Numerous imperfections; easily visible to the naked eye.
Carat is the measure of a diamond’s weight and does not refer to a diamond’s actual size.
One carat equals 0.2 grams. The heaviness of a diamond is determined by how large its carat is.
The hundredth of a carat expresses a diamond. Thus, if a diamond weighs less than a carat, i.e. 0.75ct, it will be referred as 75 points.
Carat should not be confused with the size, but should be counted as a measure of weight. The diamond size is evaluated from the top portion.
Also, Carat and Karat are two different terms. While Carat refers to a diamond size, Karat is used to rule the purity of gold.
Choosing the best size of Carat:
To get the best carat weight of a diamond, judge the size of your finger, your budget and the size of the setting.
If you are looking for a large carat weight, but are set for smaller budget, choose a diamond with a good cut, clarity of SI1-SI2 range and a colour grade of I or J.
Diamonds below the full and a half carat weights are too small to measure and thus cost less.
It is known that smaller the finger, the larger the diamond will appear. For example, a size 4 finger makes a 1.5carat diamond solitaire appear much bigger than a size 8.
Cut is known to be the most important characteristic of a diamond, as it has the greatest influence to determine a diamond’s beauty. The cut determines the most vital factor of a diamond, the ‘sparkle.’
The diamond’s light performance or the brilliance is measured or determined by the cut grade. Cut with specific proportions, a diamond sheds light from the top portion or the ‘table’ part. If improperly cut into shallow angles, the light leaks from the bottom or if cut too deep- it breaks out from the sides.

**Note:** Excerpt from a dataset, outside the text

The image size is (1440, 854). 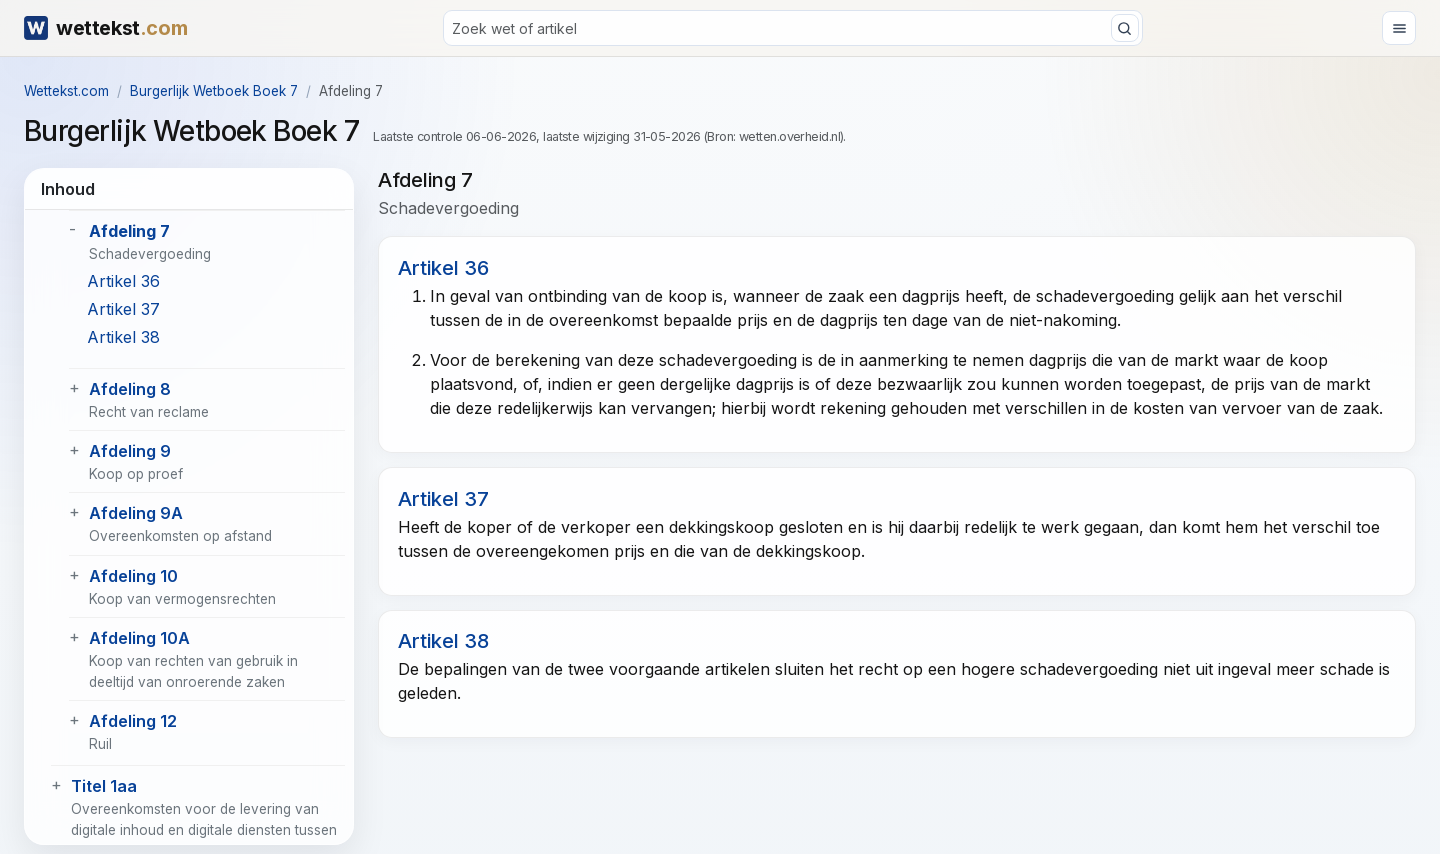 I want to click on Artikel 37, so click(x=123, y=309). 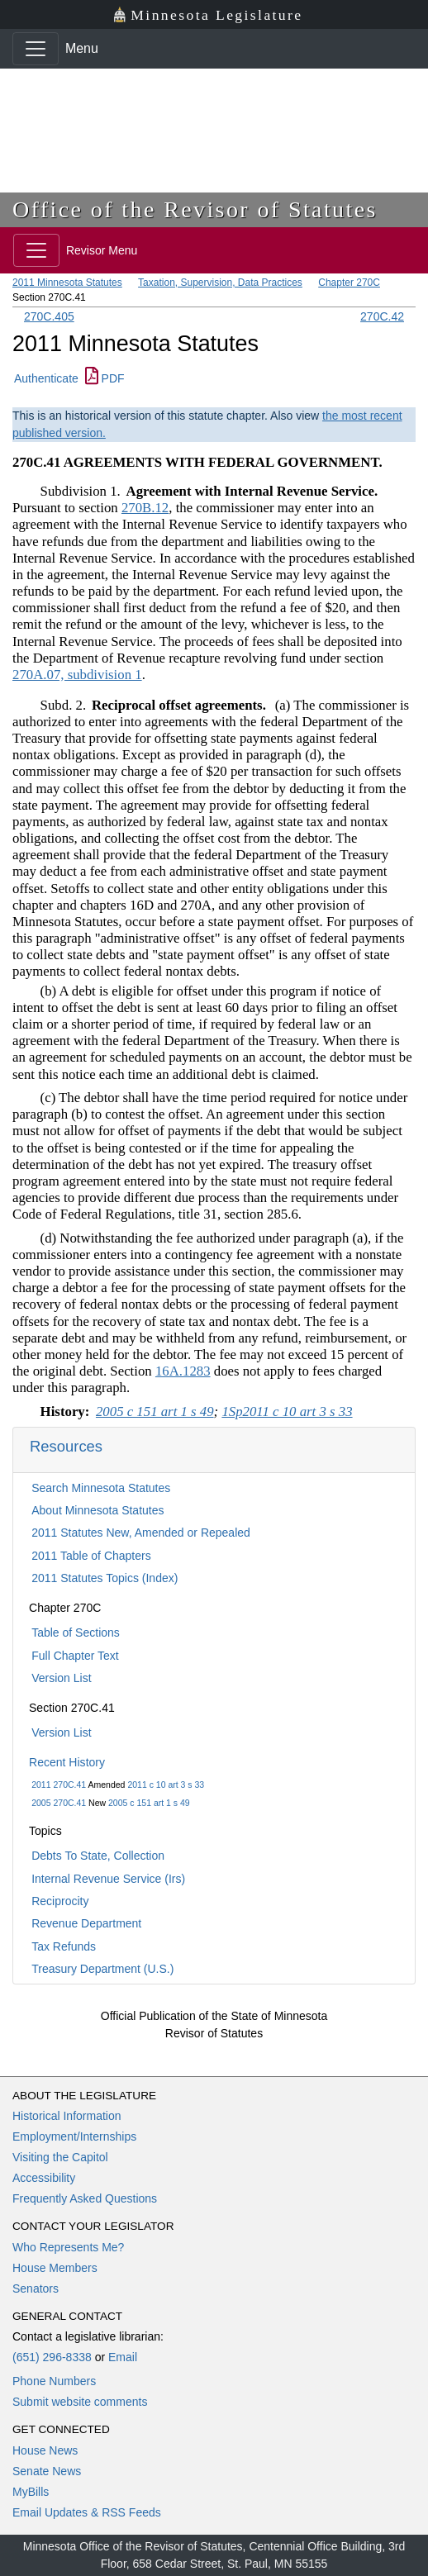  Describe the element at coordinates (79, 2401) in the screenshot. I see `Submit website comments` at that location.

Cut of a diamond should not be confused with its shape. While ‘shapes’ are cut from a raw rough diamond, the ‘cut’ refers to the angles and proportions given to a diamond, in order to increase the sparkle.
Grades of Cut:
- Ideal or Excellent Cut:
A rare cut, it reflects almost all the light that enters in it. The excellent quality diamond consists roughly the top 3% of well cut diamonds.
- Very Good Cut:
The cut reflects mostly the same amount of light that of an Excellent cut, but is priced lesser.
- Good Cut:
A good cut diamond reflects most of the light that enters. Priced at a lower cost, these diamonds are affordable.
- Fair Cut:
Not as brilliant as a good cut, but the fair cut reflects a small portion of light. These diamonds help maximize the carat weight over other cuts and are thus a good value for money.
- Poor Cut:
The poorly cut diamond is either cut too deep or too shallow. Thus, the diamond loses a great amount of light and shows poor brilliance when compared to others.
Choosing the right cut:
It is recommended to choose a diamond from an Excellent to Very Good to Good cut, so that you are bound to have a good sparkle. If choosing from a lower grade, it is advisable to view them personally before buying.